If you’re lucky, found really does follow lost

Vest lost in Niagara Falls, Ontario, shipped back to Syracuse, N.Y.

Back where it belongs, in Syracuse, N.Y., the prodigal vest.

The universe talked directly to me this week.

I was open to its lesson. Let’s call it “They Were Lost and Now They’re Found.”

It starts with a vest finding its way back to Syracuse from Canada and ends with a blanket making the journey from Syracuse back to Georgia.

Sit back and enjoy.

We shall begin with the vest.

It didn’t take long after my dear wife Karen and I returned home to Syracuse from our anniversary getaway to Niagara Falls that I discovered I’d left something behind on the Canadian side.

I couldn’t find my comfortable black, zippered, space-aged material vest.

Karen gave it to me for my birthday a couple of years ago. It started out as a golf vest, picked out and purchased at the local Golf Galaxy.

It turned into a go-to article of outerwear.

I loved the deep pockets. They easily fit the bulky carrying case for my sunglasses on one side and the slimmer carrying case for my reading glasses in the other. As a bonus, I could wedge my meatloaf-sized wallet into the same pocket as the reading glasses and trust that it wouldn’t fall out.

It looked cool, I thought.

It kept me warm, I knew.

I wore my beloved vest one day in Saint John, New Brunswick, perfect for a walking tour from our cruise ship with the temperature creeping toward 60 degrees. The chamber ambassadors were handing out Saint John lapel buttons that day. I stuck mine on the vest, proudly.

I threw it into the car for this late October trip to Niagara Falls, figuring that I could wear it under my Columbia windbreaker for our planned walk.

Somehow it got left in Canada. The best I could figure, I left it in the closet or draped over a chair in the Doubletree by Hilton on Fallsview Boulevard.

I called and asked for the front desk.

Upon hearing my plight, the kind woman took my name and number and promised that the worker who supervised the hotel’s lost and found department would call when she reported for work.

She did.

She had my vest. The description of that Saint John pin cemented my identification.

My vest would be sent upstairs to UPS, she said. They’d call me for more information, she declared.

I made sure my hockey-puck sized wallet was near the phone. That information was sure to include my credit card number, I figured.

The UPS man called. He checked my address. Would I prefer the vest placed in a box, or would a plastic shipping bag suffice?

The bag will do, I told him.
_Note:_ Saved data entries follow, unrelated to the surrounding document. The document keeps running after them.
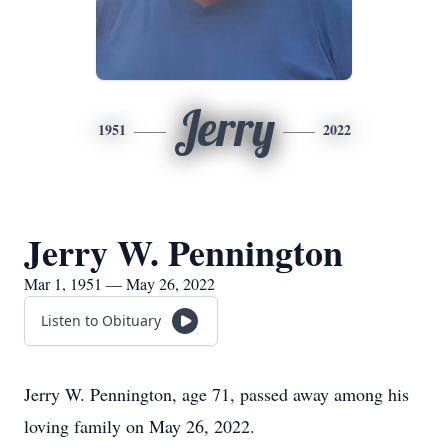
Jerry
1951
2022
Jerry W. Pennington
Mar 1, 1951 — May 26, 2022
Listen to Obituary
Jerry W. Pennington, age 71, passed away among his
loving family on May 26, 2022.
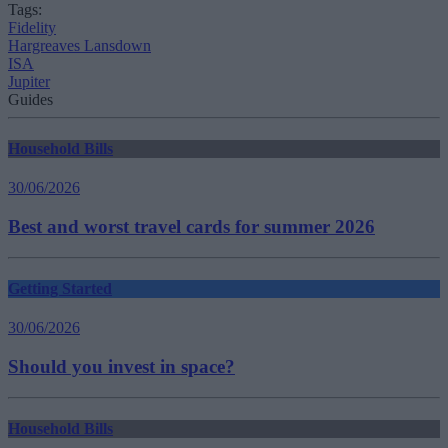
Tags:
Fidelity
Hargreaves Lansdown
ISA
Jupiter
Guides
Household Bills
30/06/2026
Best and worst travel cards for summer 2026
Getting Started
30/06/2026
Should you invest in space?
Household Bills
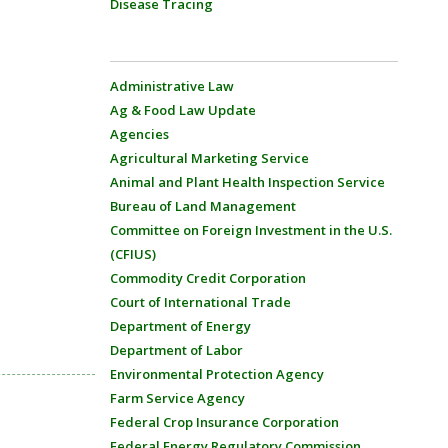
Disease Tracing
Administrative Law
Ag & Food Law Update
Agencies
Agricultural Marketing Service
Animal and Plant Health Inspection Service
Bureau of Land Management
Committee on Foreign Investment in the U.S.
(CFIUS)
Commodity Credit Corporation
Court of International Trade
Department of Energy
Department of Labor
Environmental Protection Agency
Farm Service Agency
Federal Crop Insurance Corporation
Federal Energy Regulatory Commission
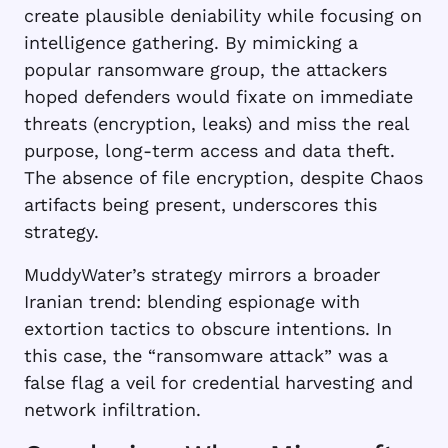
create plausible deniability while focusing on
intelligence gathering. By mimicking a
popular ransomware group, the attackers
hoped defenders would fixate on immediate
threats (encryption, leaks) and miss the real
purpose, long-term access and data theft.
The absence of file encryption, despite Chaos
artifacts being present, underscores this
strategy.
MuddyWater’s strategy mirrors a broader
Iranian trend: blending espionage with
extortion tactics to obscure intentions. In
this case, the “ransomware attack” was a
false flag a veil for credential harvesting and
network infiltration.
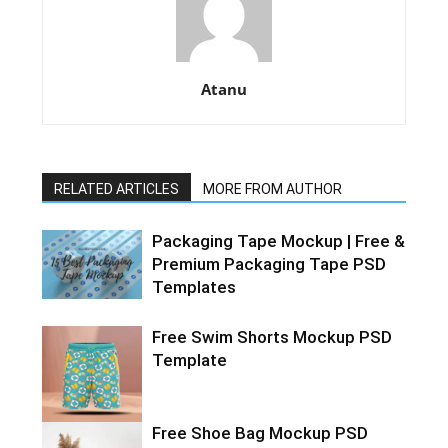
Atanu
RELATED ARTICLES
MORE FROM AUTHOR
Packaging Tape Mockup | Free &
Premium Packaging Tape PSD
Templates
Free Swim Shorts Mockup PSD
Template
Free Shoe Bag Mockup PSD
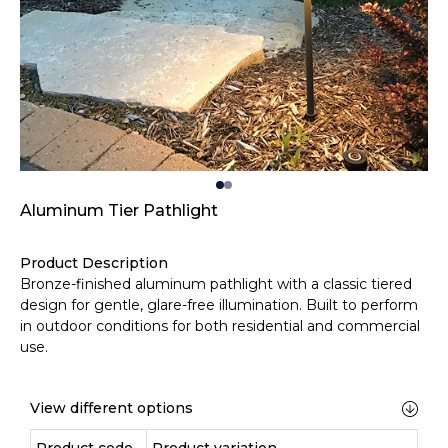
Aluminum Tier Pathlight
Product Description
Bronze-finished aluminum pathlight with a classic tiered
design for gentle, glare-free illumination. Built to perform
in outdoor conditions for both residential and commercial
use.
View different options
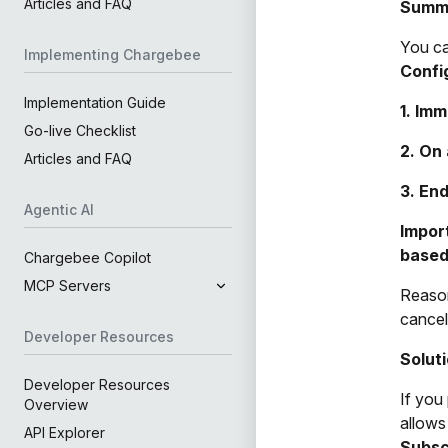
Articles and FAQ
Summ
You ca
Implementing Chargebee
Confi
Implementation Guide
1. Imm
Go-live Checklist
2. On 
Articles and FAQ
3. End
Agentic AI
Import
based
Chargebee Copilot
MCP Servers
Reason
cancel
Developer Resources
Solut
Developer Resources
If you
Overview
allows
API Explorer
Subsc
He asked for my credit card information.

And how much will that be?

I held my breath. I knew I had lost my beloved vest in another country.

More than $30.

Less than it would cost to buy a new one. And my souvenir from Saint John was still attached.

Priceless.

Blanket lost  in Syracuse gets shipped back to Georgia.

Kim’s beloved blanket, just prior to shipping back home to Georgia.

The very next day, I received an email from a new WordPress blogging friend.

Kim Hood, author of the “Quiet Desperation” blog, had read enough of my posts to know that I live in Syracuse. In fact, she had commented on the piece I posted about our first measurable snow that her husband was up north in the Salt City, working a roofing job.

When he returned home to Georgia, he’d left her beloved blanket behind in his hotel room.

Kim sent me a direct email, explaining how the blanket had belonged to her mother and how special it was. In fact, it meant so much to her, she always packed it in her husband’s belongings when he went away for work, a little piece of her to keep him company.

If they had it, she asked, would I be willing to help get it back to her in Georgia?

I would have said yes in any case.

But the enormity of the coincidence left me practically speechless.

The hotel people found the blanket. Kim told them I would be coming to pick it up.

I sent it to Georgia by U.S. post.

First I took its picture. I imagined how warm it had kept her husband on his work trip to Syracuse, of body and of mind. I handled that blanket with extra care as I placed it into the shipping box.

I hope it will give them both comfort plenty of times in their future.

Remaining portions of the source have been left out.